At 12? You might have considered him a disillusioned pre-teen destined for a mediocre education. At 15? An ambitious, if ill-advised, ed-tech entrepreneur. At 18? Well, by then he was a bitcoin millionaire.

Long before the advent of technology like the crypto-nationapp.com, Finman went all-in on the concept of cryptocurrency. As a 12-year-old in 2011, Erik had developed an interest in coding, largely as a result of his lack of interest in traditional education. Soon after, his computing hobby led him to learn of the emerging industry of cryptocurrency, and, with bitcoin trading at $12, he plunged his $1000 college fund passed down by his grandmother into the emerging digital currency.

With bitcoin on the rise, Finman held his nerve until it began trading at an eye-watering $1,200 a pop. The result for the bespectacled 15-year-old was a cool cash-out sum of $100,000.

For many of us, perhaps the story would end there. At the opposite end of the risk-reward spectrum, one might have invested that money into a savings account to pay for a college education, or a house deposit. Not Finman, though. He was not even close to finished.

The experiences of Erik’s formative years had led the Post Falls native to develop an interest in enhancing the education sector, tapping into his own sense of despair at how schooling had failed him.

Despite the myriad of temptations that must have presented themselves to a teenager who had just hit the jackpot, Finman, armed with his improving coding skills and a six-figure budget, founded his first company, Botangle, in early 2014.

The company focused on connecting uninspired students like Finman with professional tutors and teachers online, helping to improve their schooling prospects. The project began to gain traction, and, soon after, Finman haggled with his parents over dropping out of public school and moving the company to Silicon Valley.

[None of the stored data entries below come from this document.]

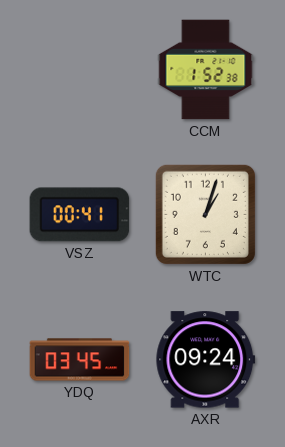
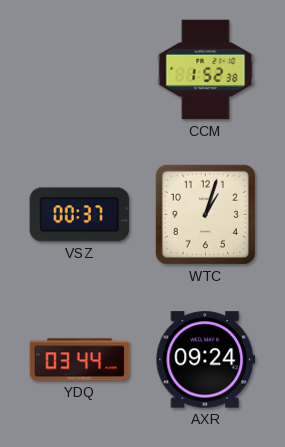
VSZ: 00:41 -> 00:37
YDQ: 03:45 -> 03:44
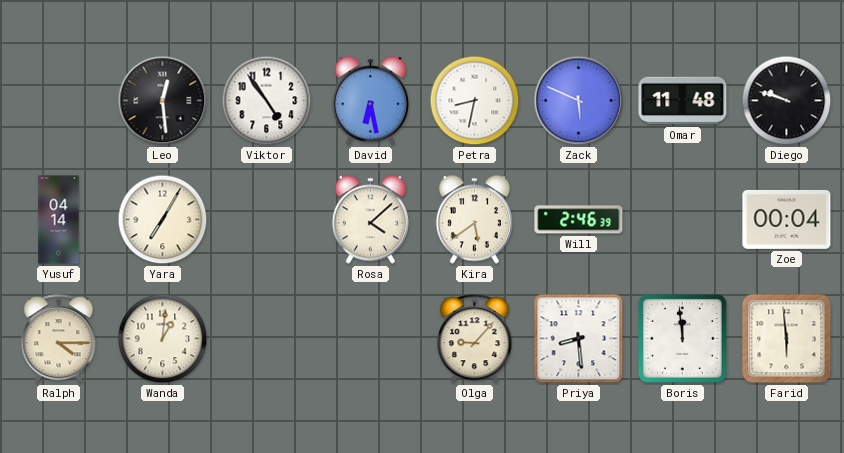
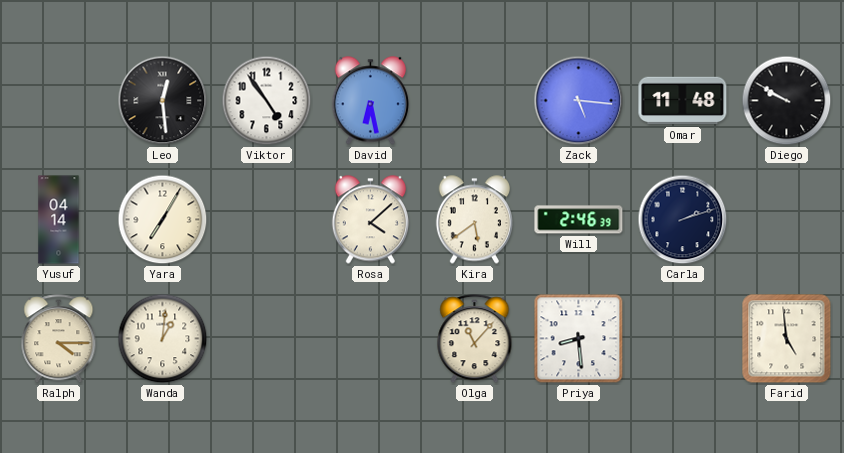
Petra: 8:32 -> none
Zack: 5:49 -> 5:16
Diego: 9:48 -> 9:50
Carla: none -> 2:12
Zoe: 00:04 -> none
Olga: 9:07 -> 11:07
Boris: 11:59 -> none
Farid: 5:59 -> 4:59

Thousands of people are using cryptocurrencies to improve their standards of living

Erik’s parents, both Stanford education engineers, eventually agreed, on the understanding that Finman would continue to home school. The young entrepreneur accepted the terms, which also included a high-stakes bet that if he had not made $1m by the time he was 18, he would also go to college.

In the early days of his move to the coast, Finman found California to be, in some ways, no different to the high-school corridors back in Idaho. In several high-profile interviews, Erik has recalled being laughed out of executive meetings while trying to find investors for Botangle. As we now know, though, he had the last laugh.

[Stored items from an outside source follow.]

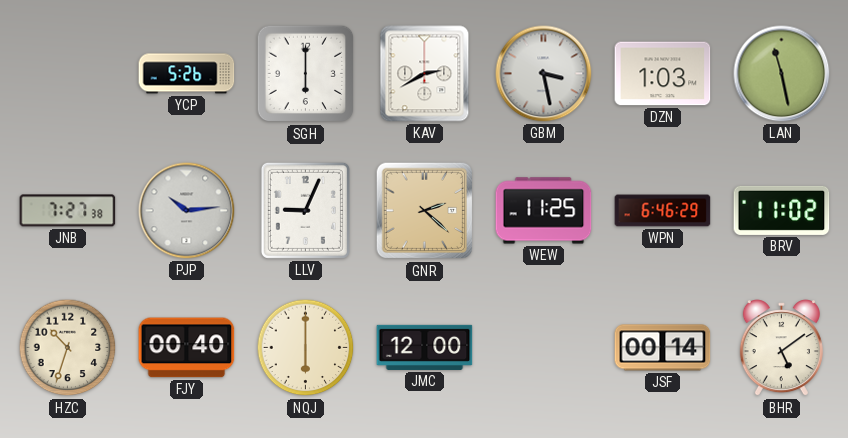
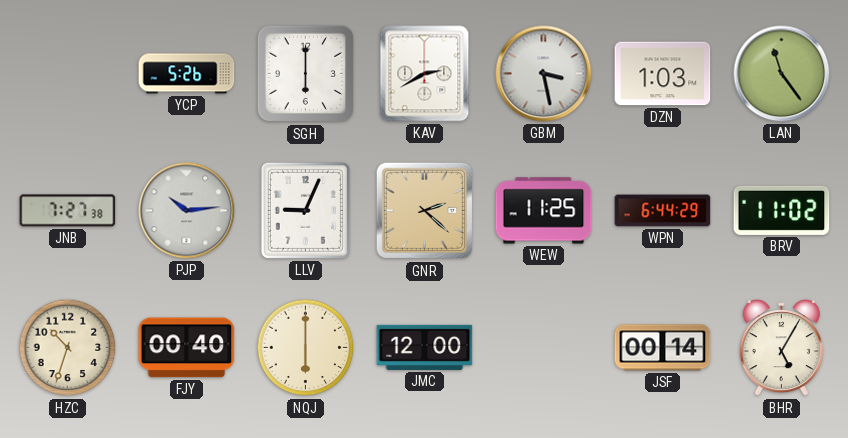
LAN: 11:28 -> 11:24
WPN: 6:46 -> 6:44
BHR: 5:09 -> 5:05
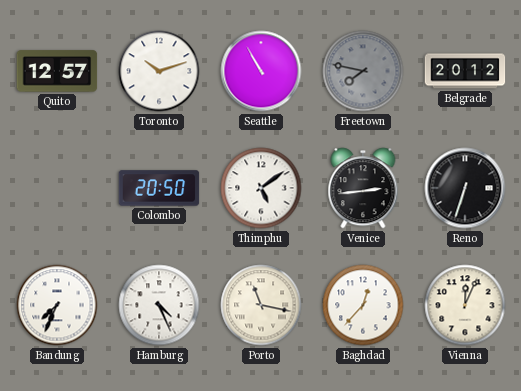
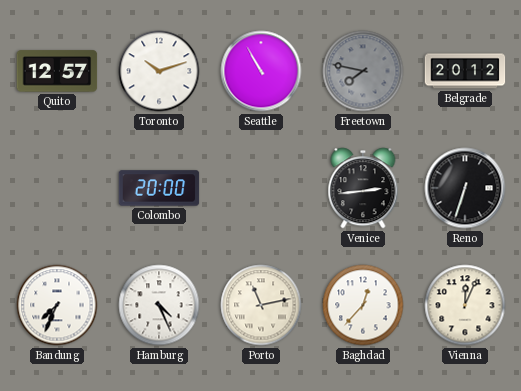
Colombo: 20:50 -> 20:00
Thimphu: 5:09 -> none
Porto: 11:17 -> 11:13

Eventually, a prospective buyer for Botangle’s technology came forward, and offered Finman a choice: $100,000 for the company, or 300 bitcoin. It may seem like a no-brainer nowadays, but, back in 2015, the cryptocurrency had fallen back to around $200 a coin. Erik, who had gotten this far on trusting his instincts, took the bitcoin over the fiat currency. The rest, as they say, is history.
Finman held his glut of bitcoin during the cryptocurrency’s storied rise in 2017, making a number of smart investments along the way. As a result, he made good on his bet with his parents – and any thoughts of a college education were pushed aside by a personal wealth of several million dollars.

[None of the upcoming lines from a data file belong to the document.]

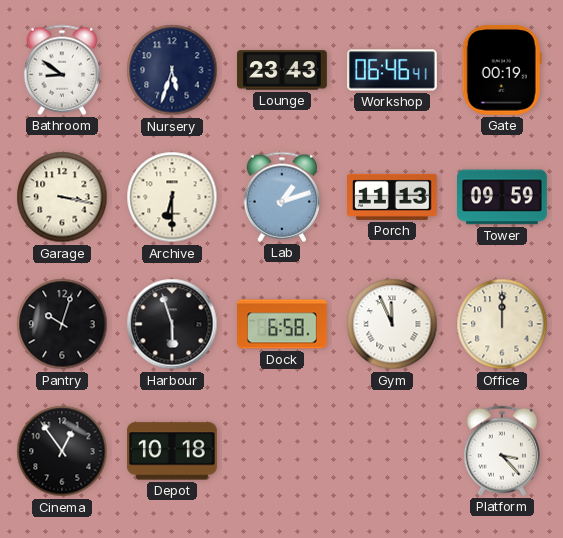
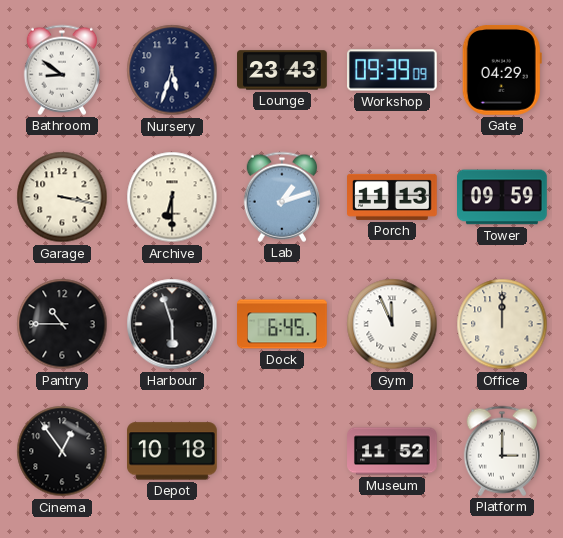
Workshop: 06:46 -> 09:39
Gate: 00:19 -> 04:29
Pantry: 10:03 -> 10:45
Dock: 6:58 -> 6:45
Museum: none -> 11:52
Platform: 3:23 -> 3:00
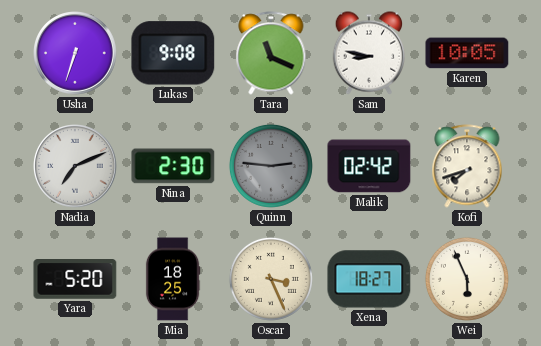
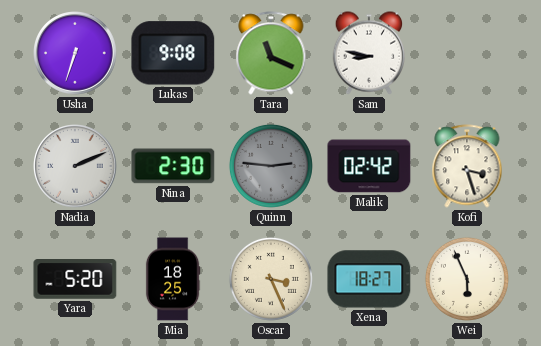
Karen: 10:05 -> none
Nadia: 7:11 -> 2:11
Kofi: 7:42 -> 3:27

Now, as an early-twenties cryptocurrency wunderkind, Finman’s reputation is mixed. On the one hand, his ostentatious social media posts, which see him performing anything from smoking rolled up hundred dollar bills to sitting atop his range of sports cars, seem to evidence a far cry from the teenager who claimed to have been bullied so badly at school that even some of the teachers joined in.

Erik, though, maintains that those social media posts are satirical, and his portfolio of projects since making it big seem to support the notion that he has not forgotten his roots. In 2017, Finman made a play to reclaim ownership of Botangle, writing that his “real life goal” remains to fix the education system.

Since then, Finman has invested in anything from sending culture capsules into space, and delivering cryptocurrency drops to remote schools in Africa, allowing them to make essential repairs.

Investing in cryptocurrencies carries risk, do so at your own risk and we advise people to never invest more money than they can afford to lose and to seek professional advice before doing so.